● Task directions
Scan the records below for the line with "lequel les enfants n’iront pas d’eux-mêmes" and the line with "бо за помощь в этом вопросе. Я не знал этого.", and retype that range exactly, both ends included, pictures excepted.

Records drawn from a dataset:
-------------------------
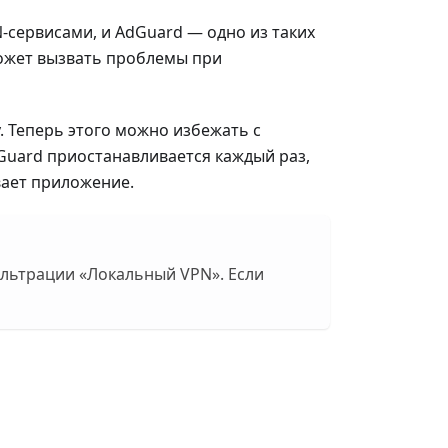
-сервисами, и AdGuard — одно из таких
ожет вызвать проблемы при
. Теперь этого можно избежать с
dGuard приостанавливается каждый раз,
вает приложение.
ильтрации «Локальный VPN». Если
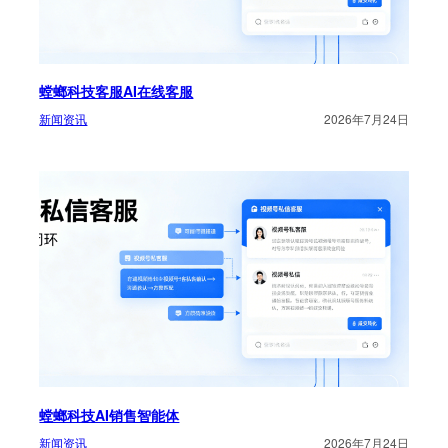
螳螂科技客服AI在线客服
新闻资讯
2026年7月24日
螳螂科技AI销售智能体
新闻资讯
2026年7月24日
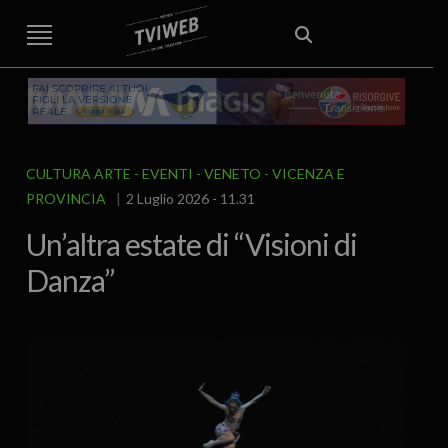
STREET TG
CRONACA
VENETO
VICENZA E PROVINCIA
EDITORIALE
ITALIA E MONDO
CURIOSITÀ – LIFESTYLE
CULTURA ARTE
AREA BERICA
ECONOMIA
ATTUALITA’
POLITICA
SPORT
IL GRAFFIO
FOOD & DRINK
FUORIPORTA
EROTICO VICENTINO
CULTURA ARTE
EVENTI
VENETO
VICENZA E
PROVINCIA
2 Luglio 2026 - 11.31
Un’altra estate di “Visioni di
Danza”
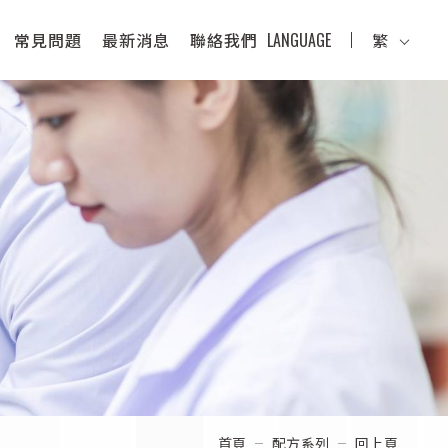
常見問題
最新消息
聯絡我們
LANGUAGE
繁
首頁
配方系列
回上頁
-------------------------
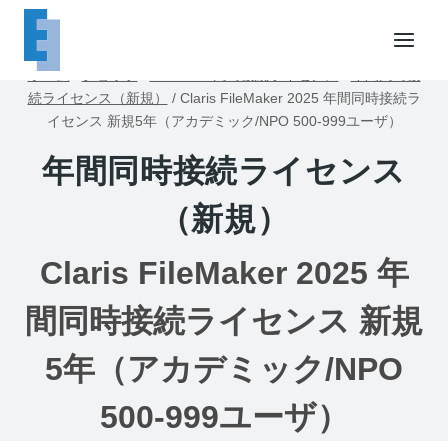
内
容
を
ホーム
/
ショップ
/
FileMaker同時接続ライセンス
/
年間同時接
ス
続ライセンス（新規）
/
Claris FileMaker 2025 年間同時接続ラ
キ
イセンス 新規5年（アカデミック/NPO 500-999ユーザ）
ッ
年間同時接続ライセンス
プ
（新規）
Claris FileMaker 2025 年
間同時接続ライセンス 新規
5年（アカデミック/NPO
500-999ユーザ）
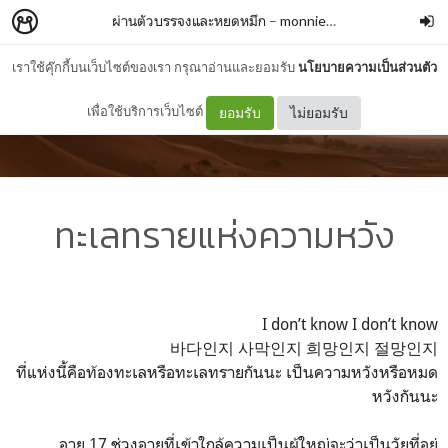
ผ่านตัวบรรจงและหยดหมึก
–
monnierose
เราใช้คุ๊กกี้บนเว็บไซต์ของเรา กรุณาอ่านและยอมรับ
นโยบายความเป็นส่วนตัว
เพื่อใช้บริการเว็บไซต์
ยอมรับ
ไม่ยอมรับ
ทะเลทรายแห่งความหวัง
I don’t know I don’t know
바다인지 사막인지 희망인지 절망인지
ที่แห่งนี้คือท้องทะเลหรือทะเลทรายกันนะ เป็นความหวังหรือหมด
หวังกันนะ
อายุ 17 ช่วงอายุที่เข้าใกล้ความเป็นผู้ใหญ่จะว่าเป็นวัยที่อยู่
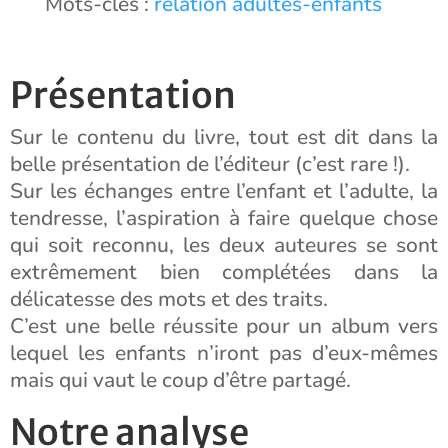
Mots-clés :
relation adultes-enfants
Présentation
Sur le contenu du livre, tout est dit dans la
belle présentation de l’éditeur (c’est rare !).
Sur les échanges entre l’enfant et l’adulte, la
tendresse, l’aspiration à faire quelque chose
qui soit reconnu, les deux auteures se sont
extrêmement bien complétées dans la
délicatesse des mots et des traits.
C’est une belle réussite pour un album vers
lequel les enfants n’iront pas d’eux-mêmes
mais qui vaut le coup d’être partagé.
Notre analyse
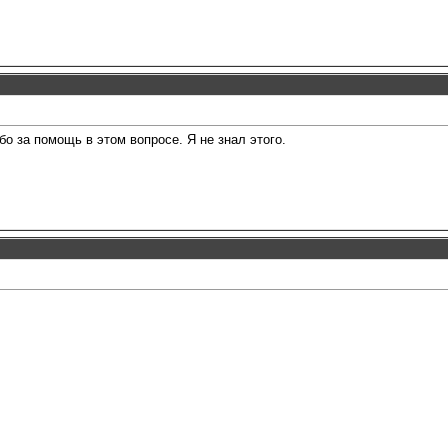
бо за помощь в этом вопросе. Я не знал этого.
-------------------------
● Output for this task
lequel les enfants n’iront pas d’eux-mêmes
mais qui vaut le coup d’être partagé.
Notre analyse
бо за помощь в этом вопросе. Я не знал этого.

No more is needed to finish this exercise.